Scenarios

Given the analysis of the access controls to resources, it is interesting to see how effective Java could be against the various scenarios mentioned in Section 2.2.

• Integrity Attacks - Each of the mentioned integrity attacks can easily be prevented by the access control capabilities. The malicious modification of files, memory, and threads can be prevented.

• Availability Attacks - The availability attacks are much harder to prevent. As was previously mentioned, there is no current limitation to prevent the allocation of all the memory available to Java or the creation of thousands of windows. Java does have the ability to place some control on the creation of high priority threads.

• Disclosure Attacks - Each of the mentioned disclosure attacks can easily be prevented by the access control capabilities. Java provides mechanisms that both prevent an Applet from accessing sensitive information, as well as preventing the creation of channels to deliver data. Since either one of these would be sufficient to stop disclosure attacks, the combination is sufficient.

• Annoyance Attacks - Since graphics and audio are currently impossible to screen based on content, annoyance attacks cannot be prevented without taking the extreme position that no downloaded data will be shown or heard. Java provides this particular alternative (don't use it to download anything), but does not provide anything more flexible.
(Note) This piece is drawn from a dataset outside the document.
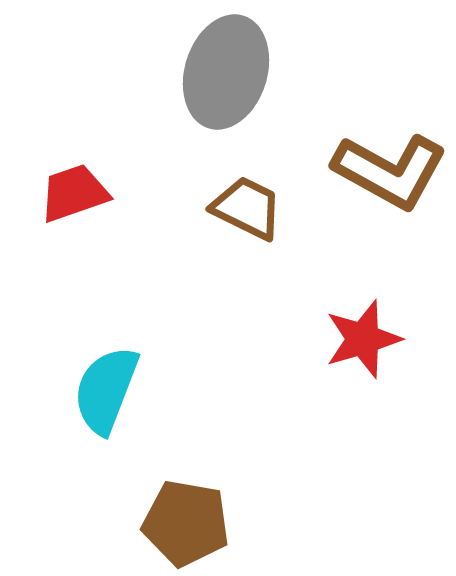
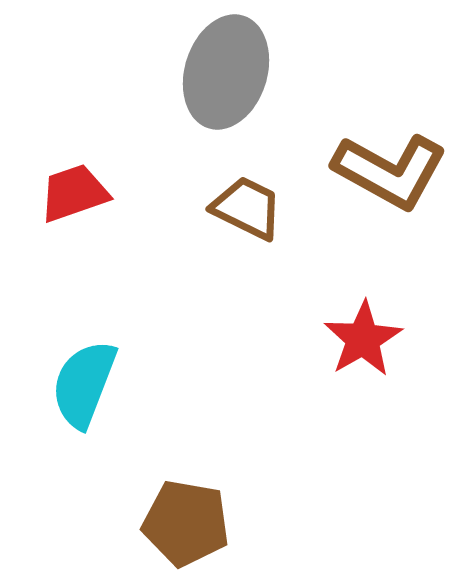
red star: rotated 14 degrees counterclockwise
cyan semicircle: moved 22 px left, 6 px up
The given analysis shows that Java is effective at preventing the more dangerous types of attacks. It should be noted that the annoyance attacks which were mentioned are just as applicable to current Web browsers which do not use Java. The problem of denial of service attacks is also fairly difficult to prevent entirely. One can imagine a security policy that prevents the creation of more than 10 windows, or prevents the use of more than 100Kbytes of memory, but these types of restrictions seem arbitrary. Instead, it would be desirable to have Web browsers that allowed the user to explicitly kill an Applet and all of the resources that it is using. Hopefully such a mechanism will be implemented.